● **The task**
Your output should be the lines below from the one holding "OpenClaw Errors" through the one holding "[Karl’s] home has", transcribed exactly, with no pictures.

● **Records**
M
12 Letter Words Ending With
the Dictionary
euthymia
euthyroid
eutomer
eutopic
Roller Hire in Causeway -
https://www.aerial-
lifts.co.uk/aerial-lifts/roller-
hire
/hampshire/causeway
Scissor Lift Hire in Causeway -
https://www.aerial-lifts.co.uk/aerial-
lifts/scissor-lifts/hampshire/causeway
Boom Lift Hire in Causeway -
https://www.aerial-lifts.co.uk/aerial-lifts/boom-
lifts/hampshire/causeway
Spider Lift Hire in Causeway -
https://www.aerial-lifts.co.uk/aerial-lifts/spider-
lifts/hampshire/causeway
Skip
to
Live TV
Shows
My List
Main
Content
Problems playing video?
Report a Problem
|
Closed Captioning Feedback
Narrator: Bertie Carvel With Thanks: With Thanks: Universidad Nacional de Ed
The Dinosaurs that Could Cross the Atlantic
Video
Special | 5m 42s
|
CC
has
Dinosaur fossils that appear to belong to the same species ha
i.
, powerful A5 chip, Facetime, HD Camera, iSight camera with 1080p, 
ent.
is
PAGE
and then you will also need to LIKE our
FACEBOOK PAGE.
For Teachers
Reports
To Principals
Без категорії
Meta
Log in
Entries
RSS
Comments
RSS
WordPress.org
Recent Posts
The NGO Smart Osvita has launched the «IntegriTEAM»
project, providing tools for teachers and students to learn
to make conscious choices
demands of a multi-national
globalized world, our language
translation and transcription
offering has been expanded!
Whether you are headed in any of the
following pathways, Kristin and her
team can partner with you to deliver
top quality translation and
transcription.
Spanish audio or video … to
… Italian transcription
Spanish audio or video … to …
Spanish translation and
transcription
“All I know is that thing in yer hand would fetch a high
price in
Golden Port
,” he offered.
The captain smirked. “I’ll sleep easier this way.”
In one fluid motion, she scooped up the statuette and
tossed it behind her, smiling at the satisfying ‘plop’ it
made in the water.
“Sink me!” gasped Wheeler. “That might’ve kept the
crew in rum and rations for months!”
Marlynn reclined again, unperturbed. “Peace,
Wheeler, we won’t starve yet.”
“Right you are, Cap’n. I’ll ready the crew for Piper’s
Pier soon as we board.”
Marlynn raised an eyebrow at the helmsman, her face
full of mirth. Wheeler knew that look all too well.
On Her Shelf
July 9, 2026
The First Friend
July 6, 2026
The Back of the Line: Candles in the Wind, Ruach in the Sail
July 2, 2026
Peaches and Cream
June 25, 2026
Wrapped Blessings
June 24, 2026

==

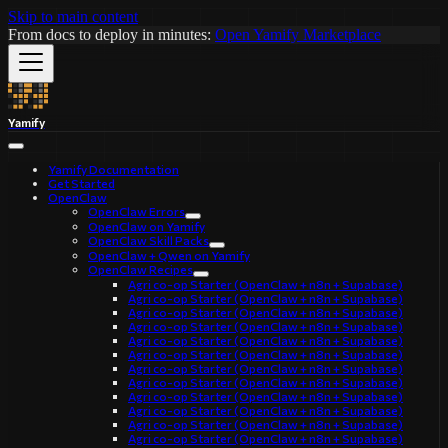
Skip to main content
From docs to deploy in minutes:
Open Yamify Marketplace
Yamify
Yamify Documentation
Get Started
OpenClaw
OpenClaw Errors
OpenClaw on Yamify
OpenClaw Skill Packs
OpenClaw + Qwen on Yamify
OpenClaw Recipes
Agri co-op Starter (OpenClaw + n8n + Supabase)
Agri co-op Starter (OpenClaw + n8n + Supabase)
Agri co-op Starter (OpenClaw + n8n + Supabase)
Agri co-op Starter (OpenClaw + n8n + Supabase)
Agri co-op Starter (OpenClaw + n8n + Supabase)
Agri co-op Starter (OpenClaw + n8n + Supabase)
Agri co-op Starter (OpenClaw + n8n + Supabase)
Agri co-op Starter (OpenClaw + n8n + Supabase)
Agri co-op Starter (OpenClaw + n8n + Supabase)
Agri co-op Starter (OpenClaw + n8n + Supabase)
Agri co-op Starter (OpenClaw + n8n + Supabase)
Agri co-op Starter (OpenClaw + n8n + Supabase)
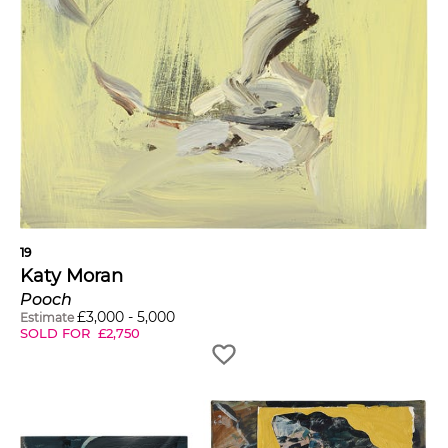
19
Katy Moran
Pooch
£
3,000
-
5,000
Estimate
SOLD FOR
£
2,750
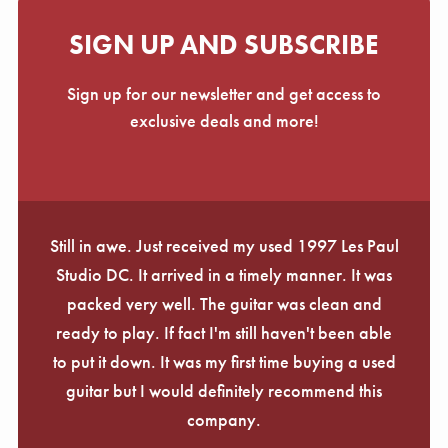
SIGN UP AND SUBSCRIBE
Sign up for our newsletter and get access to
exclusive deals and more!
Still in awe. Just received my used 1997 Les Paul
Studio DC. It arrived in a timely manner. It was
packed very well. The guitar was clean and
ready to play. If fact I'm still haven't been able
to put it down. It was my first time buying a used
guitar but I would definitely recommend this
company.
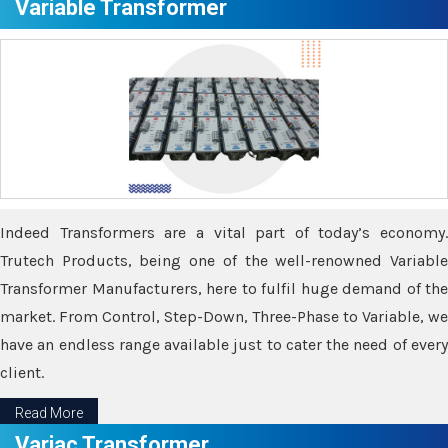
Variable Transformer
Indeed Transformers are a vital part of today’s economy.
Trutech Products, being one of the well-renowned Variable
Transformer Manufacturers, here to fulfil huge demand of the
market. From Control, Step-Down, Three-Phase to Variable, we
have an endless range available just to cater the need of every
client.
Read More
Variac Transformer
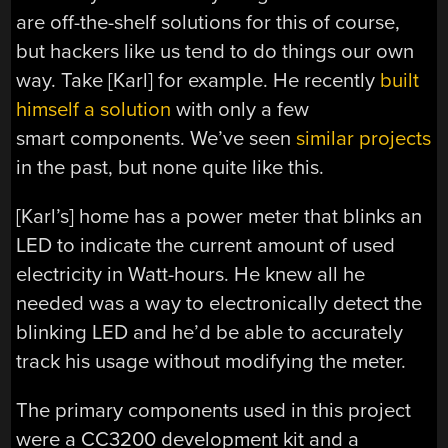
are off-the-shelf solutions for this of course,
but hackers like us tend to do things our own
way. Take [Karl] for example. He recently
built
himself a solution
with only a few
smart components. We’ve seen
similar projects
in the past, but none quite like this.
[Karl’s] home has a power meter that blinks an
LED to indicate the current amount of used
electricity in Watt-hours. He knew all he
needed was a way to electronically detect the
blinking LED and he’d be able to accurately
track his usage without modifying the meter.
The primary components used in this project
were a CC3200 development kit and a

● **Your solution**
OpenClaw Errors
OpenClaw on Yamify
OpenClaw Skill Packs
OpenClaw + Qwen on Yamify
OpenClaw Recipes
Agri co-op Starter (OpenClaw + n8n + Supabase)
Agri co-op Starter (OpenClaw + n8n + Supabase)
Agri co-op Starter (OpenClaw + n8n + Supabase)
Agri co-op Starter (OpenClaw + n8n + Supabase)
Agri co-op Starter (OpenClaw + n8n + Supabase)
Agri co-op Starter (OpenClaw + n8n + Supabase)
Agri co-op Starter (OpenClaw + n8n + Supabase)
Agri co-op Starter (OpenClaw + n8n + Supabase)
Agri co-op Starter (OpenClaw + n8n + Supabase)
Agri co-op Starter (OpenClaw + n8n + Supabase)
Agri co-op Starter (OpenClaw + n8n + Supabase)
Agri co-op Starter (OpenClaw + n8n + Supabase)
19
Katy Moran
Pooch
£
3,000
-
5,000
Estimate
SOLD FOR
£
2,750
SIGN UP AND SUBSCRIBE
Sign up for our newsletter and get access to
exclusive deals and more!
Still in awe. Just received my used 1997 Les Paul
Studio DC. It arrived in a timely manner. It was
packed very well. The guitar was clean and
ready to play. If fact I'm still haven't been able
to put it down. It was my first time buying a used
guitar but I would definitely recommend this
company.
Variable Transformer
Indeed Transformers are a vital part of today’s economy.
Trutech Products, being one of the well-renowned Variable
Transformer Manufacturers, here to fulfil huge demand of the
market. From Control, Step-Down, Three-Phase to Variable, we
have an endless range available just to cater the need of every
client.
Read More
Variac Transformer
are off-the-shelf solutions for this of course,
but hackers like us tend to do things our own
way. Take [Karl] for example. He recently
built
himself a solution
with only a few
smart components. We’ve seen
similar projects
in the past, but none quite like this.
[Karl’s] home has a power meter that blinks an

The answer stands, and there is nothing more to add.